**Prompt:** Search the data below for the string "предусмотрена". Extract every line that contains it.

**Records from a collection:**

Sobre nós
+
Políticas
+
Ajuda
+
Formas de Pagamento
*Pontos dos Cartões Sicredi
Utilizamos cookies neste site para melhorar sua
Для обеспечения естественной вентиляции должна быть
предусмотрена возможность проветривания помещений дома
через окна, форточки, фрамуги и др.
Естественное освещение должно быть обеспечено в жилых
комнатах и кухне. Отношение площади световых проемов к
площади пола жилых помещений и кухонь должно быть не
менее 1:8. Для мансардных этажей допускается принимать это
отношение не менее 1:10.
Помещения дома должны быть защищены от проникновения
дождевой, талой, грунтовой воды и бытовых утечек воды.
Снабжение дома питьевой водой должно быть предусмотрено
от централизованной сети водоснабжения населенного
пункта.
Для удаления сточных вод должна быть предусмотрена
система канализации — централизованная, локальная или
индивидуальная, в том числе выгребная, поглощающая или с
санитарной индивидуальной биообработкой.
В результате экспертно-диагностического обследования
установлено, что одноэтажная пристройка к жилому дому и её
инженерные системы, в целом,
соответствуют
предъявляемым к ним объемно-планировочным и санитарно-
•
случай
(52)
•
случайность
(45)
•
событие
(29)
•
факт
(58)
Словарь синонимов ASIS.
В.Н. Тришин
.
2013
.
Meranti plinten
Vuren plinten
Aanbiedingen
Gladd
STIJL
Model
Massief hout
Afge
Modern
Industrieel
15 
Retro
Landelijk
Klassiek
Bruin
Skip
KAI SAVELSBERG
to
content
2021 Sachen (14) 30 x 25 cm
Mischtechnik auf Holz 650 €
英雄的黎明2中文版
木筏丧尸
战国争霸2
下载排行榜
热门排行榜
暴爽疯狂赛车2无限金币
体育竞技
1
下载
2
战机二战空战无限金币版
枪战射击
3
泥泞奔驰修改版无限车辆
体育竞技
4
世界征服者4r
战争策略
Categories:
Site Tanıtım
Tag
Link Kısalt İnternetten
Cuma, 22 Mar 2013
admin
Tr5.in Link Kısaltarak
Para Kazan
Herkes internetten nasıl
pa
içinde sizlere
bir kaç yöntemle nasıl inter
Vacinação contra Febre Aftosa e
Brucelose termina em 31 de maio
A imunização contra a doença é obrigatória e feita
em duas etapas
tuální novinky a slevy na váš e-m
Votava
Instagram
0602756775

**Result of this exercise:**
предусмотрена возможность проветривания помещений дома
Для удаления сточных вод должна быть предусмотрена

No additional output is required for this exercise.